Tamoxifen

Once DCIS treatments are completed, tamoxifen is often recommended, even though this too is controversial.

Taking tamoxifen has its risks and side effects. According to the American Cancer Society, it increases the risk of endometrial (uterine) cancer and blood clots, although for uterine cancer, only by 1.6% in the tamoxifen group, compared with 0.5% in the placebo group (with an even lower risk of developing a serious blood clot). A 2009 study by Dr. Li also showed that women who used tamoxifen for five or more years were about four times more likely to develop a more aggressive ER-negative tumor in their other breast. Common side effects of tamoxifen are menopausal-like hot flashes, night sweats, and vaginal dryness.

An article entitled Tamoxifen: A Major Medical Mistake? discusses further the darker side of tamoxifen. In addition, here is a thorough list and review of 51 Abstracts with Tamoxifen Research.

According to Dr. Susan Love: “Tamoxifen is not a mandatory treatment. It is a choice. To decide whether it is right for you, you need to weigh the risks versus the benefits.” To do this, a study’s relative risk numbers must always be compared to its absolute risk numbers. For instance, when a 2005 study known as P-1 reported that tamoxifen reduced invasive breast cancer recurrence by 42%, the absolute risk reduction merely went from 4.25% to 2.48%, an actual reduction of only 1.77%.  Again in 1998, although the Breast Cancer Prevention Trial found that tamoxifen reduced the incidence of breast cancer in women with atypia by 86 percent, when broken down to absolute risk reduction, this number was less than 1%.

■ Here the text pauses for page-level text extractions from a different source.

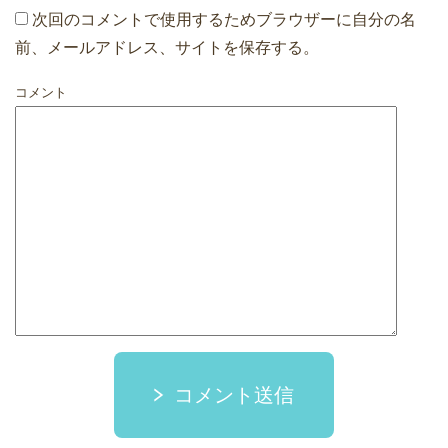
次回のコメントで使用するためブラウザーに自分の名
前、メールアドレス、サイトを保存する。
コメント
コメント送信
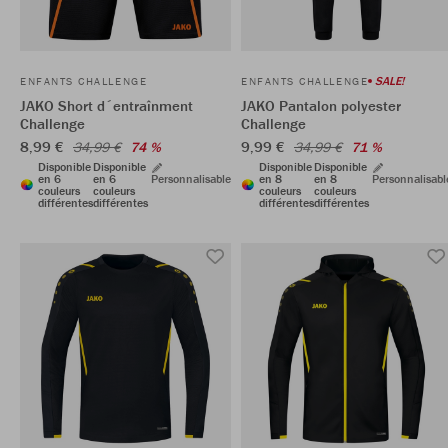
SALE!
ENFANTS CHALLENGE
ENFANTS CHALLENGE
JAKO Short d´entraînment
JAKO Pantalon polyester
Challenge
Challenge
8,99 €
9,99 €
34,99 €
74 %
34,99 €
71 %
Disponible
Disponible
Disponible
Disponible
en 6
en 6
Personnalisable
en 8
en 8
Personnalisabl
couleurs
couleurs
couleurs
couleurs
différentes
différentes
différentes
différentes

Please listen to this video clip by Dr. Pam Popper as she explains how the absolute and relative risk reduction statistics on tamoxifen can be presented in misleading ways.

Dr. Michael Lagios, an international DCIS expert and pathologist reports that the 2011 updates of two trials (NSABP-B24 and UK/ANZ) employing tamoxifen as an adjuvant agent in DCIS patients resulted in the following commentary by Warrick and Allred. They “conclude that tamoxifen is probably overused, and advocate more selective use. They particularly note that the major benefit would be seen in patients who are younger (pre-menopausal) with extensive high-grade disease and/or narrow margins, and clearly only those that are ER positive.”

On his website, Dr. Lagios states: “The clinical benefit of tamoxifen intervention based on the randomized trials is meager at best. There appears to be no benefit, at least in the UK/ANZ trial for tamoxifen among irradiated patients, and the benefits when claimed are very small.”

Taking tamoxifen is a personal choice. Evaluating its benefit should always be based on the study’s absolute risk reduction, not the relative risk reduction. Once known, you can then decide if the benefits outweigh the risks for you.